Records to process:
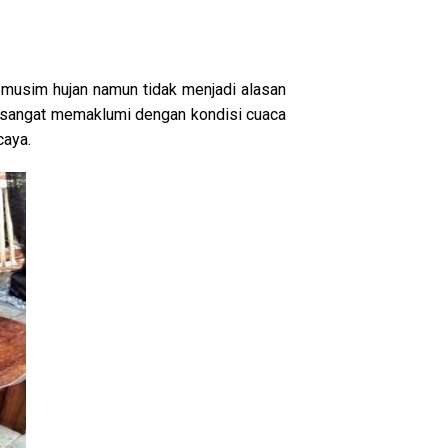
i musim hujan namun tidak menjadi alasan
n sangat memaklumi dengan kondisi cuaca
caya.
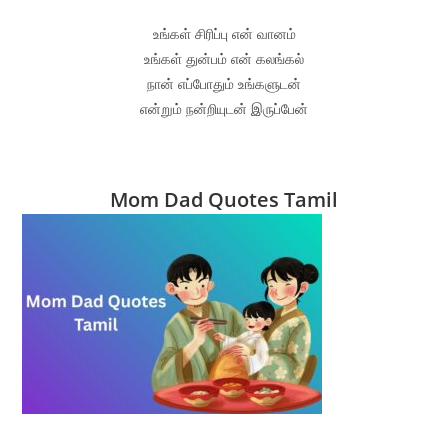
உங்கள் சிரிப்பு என் வானம்
உங்கள் துன்பம் என் கலங்கல்
நான் எப்போதும் உங்களுடன்
என்றும் நன்றியுடன் இருப்பேன்
Mom Dad Quotes Tamil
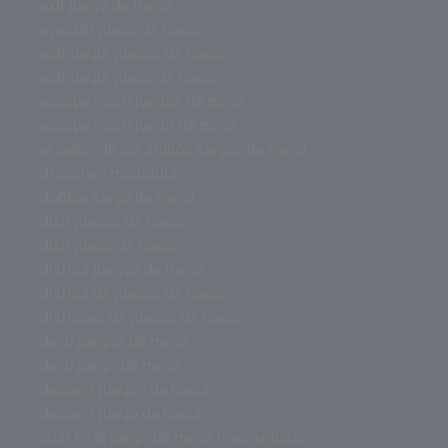
exit juego de mesa
everdell juego de mesa
estrategia juegos de mesa
estrategia juego de mesa
escape room juegos de mesa
escape room juego de mesa
el señor de los anillos juegos de mesa
dragones miniaturas
dobble juego de mesa
dixit juegos de mesa
dixit juego de mesa
disfraz juegos de mesa
disfraz de juegos de mesa
disfraces de juegos de mesa
devir juegos de mesa
devir juego de mesa
descent juegos de mesa
descent juego de mesa
cual es el juego de mesa mas antiguo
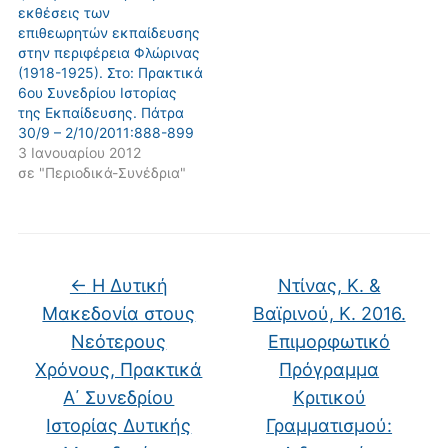
εκθέσεις των
επιθεωρητών εκπαίδευσης
στην περιφέρεια Φλώρινας
(1918-1925). Στο: Πρακτικά
6ου Συνεδρίου Ιστορίας
της Εκπαίδευσης. Πάτρα
30/9 – 2/10/2011:888-899
3 Ιανουαρίου 2012
σε "Περιοδικά-Συνέδρια"
←
Η Δυτική
Ντίνας, K. &
Μακεδονία στους
Βαϊρινού, Κ. 2016.
Νεότερους
Επιμορφωτικό
Χρόνους, Πρακτικά
Πρόγραμμα
Α΄ Συνεδρίου
Κριτικού
Ιστορίας Δυτικής
Γραμματισμού:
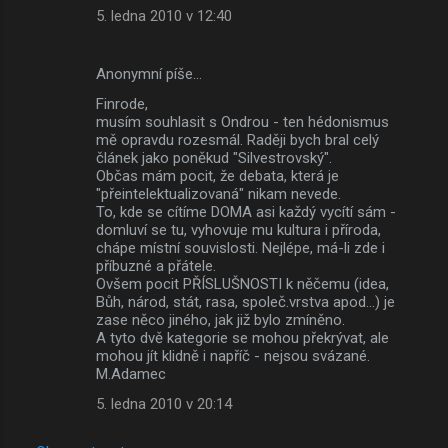
5. ledna 2010 v 12:40
Anonymní píše…
Finrode,
musím souhlasit s Ondrou - ten hédonismus
mě opravdu rozesmál. Raději bych bral celý
článek jako poněkud "Silvestrovský".
Občas mám pocit, že debata, která je
"přeintelektualizovaná" nikam nevede.
To, kde se cítíme DOMA asi každý vycítí sám -
domluví se tu, vyhovuje mu kultura i příroda,
chápe místní souvislosti. Nejlépe, má-li zde i
příbuzné a přátele.
Ovšem pocit PŘÍSLUŠNOSTI k něčemu (idea,
Bůh, národ, stát, rasa, společ.vrstva apod...) je
zase něco jiného, jak již bylo zmíněno.
A tyto dvě kategorie se mohou překrývat, ale
mohou jít klidně i napříč - nejsou svázané.
M.Adamec
5. ledna 2010 v 20:14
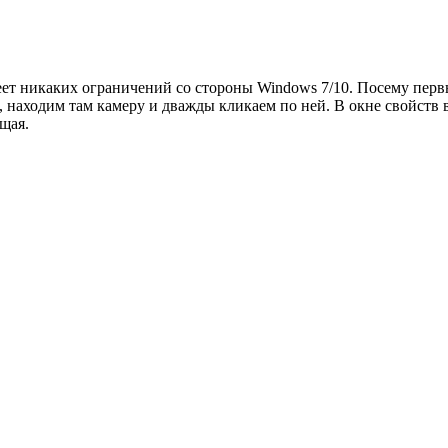
имеет никаких ограничений со стороны Windows 7/10. Посему пер
 находим там камеру и дважды кликаем по ней. В окне свойств 
щая.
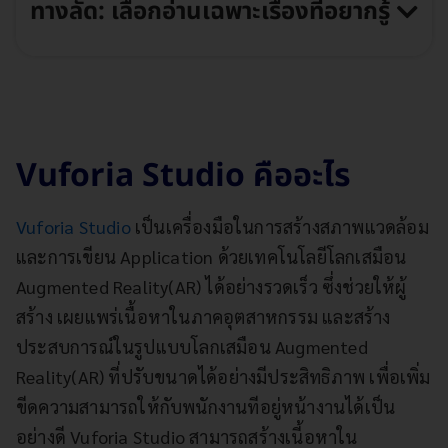
ทางลัด: เลือกอ่านเฉพาะเรื่องที่อยากรู้
Vuforia Studio คืออะไร
Vuforia Studio
เป็นเครื่องมือในการสร้างสภาพแวดล้อม
และการเขียน Application ด้วยเทคโนโลยีโลกเสมือน
Augmented Reality(AR) ได้อย่างรวดเร็ว ซึ่งช่วยให้ผู้
สร้าง เผยแพร่เนื้อหาในภาคอุตสาหกรรม และสร้าง
ประสบการณ์ในรูปแบบโลกเสมือน Augmented
Reality(AR) ที่ปรับขนาดได้อย่างมีประสิทธิภาพ เพื่อเพิ่ม
ขีดความสามารถให้กับพนักงานทีอยู่หน้างานได้เป็น
อย่างดี Vuforia Studio สามารถสร้างเนี้อหาใน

Work to be completed:
What you return must match the records line for line, with the pictures left out.

Result of the task:
i musim hujan namun tidak menjadi alasan
n sangat memaklumi dengan kondisi cuaca
caya.
உங்கள் சிரிப்பு என் வானம்
உங்கள் துன்பம் என் கலங்கல்
நான் எப்போதும் உங்களுடன்
என்றும் நன்றியுடன் இருப்பேன்
Mom Dad Quotes Tamil
exit juego de mesa
everdell juego de mesa
estrategia juegos de mesa
estrategia juego de mesa
escape room juegos de mesa
escape room juego de mesa
el señor de los anillos juegos de mesa
dragones miniaturas
dobble juego de mesa
dixit juegos de mesa
dixit juego de mesa
disfraz juegos de mesa
disfraz de juegos de mesa
disfraces de juegos de mesa
devir juegos de mesa
devir juego de mesa
descent juegos de mesa
descent juego de mesa
cual es el juego de mesa mas antiguo
εκθέσεις των
επιθεωρητών εκπαίδευσης
στην περιφέρεια Φλώρινας
(1918-1925). Στο: Πρακτικά
6ου Συνεδρίου Ιστορίας
της Εκπαίδευσης. Πάτρα
30/9 – 2/10/2011:888-899
3 Ιανουαρίου 2012
σε "Περιοδικά-Συνέδρια"
←
Η Δυτική
Ντίνας, K. &
Μακεδονία στους
Βαϊρινού, Κ. 2016.
Νεότερους
Επιμορφωτικό
Χρόνους, Πρακτικά
Πρόγραμμα
Α΄ Συνεδρίου
Κριτικού
Ιστορίας Δυτικής
Γραμματισμού:
5. ledna 2010 v 12:40
Anonymní píše…
Finrode,
musím souhlasit s Ondrou - ten hédonismus
mě opravdu rozesmál. Raději bych bral celý
článek jako poněkud "Silvestrovský".
Občas mám pocit, že debata, která je
"přeintelektualizovaná" nikam nevede.
To, kde se cítíme DOMA asi každý vycítí sám -
domluví se tu, vyhovuje mu kultura i příroda,
chápe místní souvislosti. Nejlépe, má-li zde i
příbuzné a přátele.
Ovšem pocit PŘÍSLUŠNOSTI k něčemu (idea,
Bůh, národ, stát, rasa, společ.vrstva apod...) je
zase něco jiného, jak již bylo zmíněno.
A tyto dvě kategorie se mohou překrývat, ale
mohou jít klidně i napříč - nejsou svázané.
M.Adamec
5. ledna 2010 v 20:14
имеет никаких ограничений со стороны Windows 7/10. Посему пер
 находим там камеру и дважды кликаем по ней. В окне свойств 
щая.
ทางลัด: เลือกอ่านเฉพาะเรื่องที่อยากรู้
Vuforia Studio คืออะไร
Vuforia Studio
เป็นเครื่องมือในการสร้างสภาพแวดล้อม
และการเขียน Application ด้วยเทคโนโลยีโลกเสมือน
Augmented Reality(AR) ได้อย่างรวดเร็ว ซึ่งช่วยให้ผู้
สร้าง เผยแพร่เนื้อหาในภาคอุตสาหกรรม และสร้าง
ประสบการณ์ในรูปแบบโลกเสมือน Augmented
Reality(AR) ที่ปรับขนาดได้อย่างมีประสิทธิภาพ เพื่อเพิ่ม
ขีดความสามารถให้กับพนักงานทีอยู่หน้างานได้เป็น
อย่างดี Vuforia Studio สามารถสร้างเนี้อหาใน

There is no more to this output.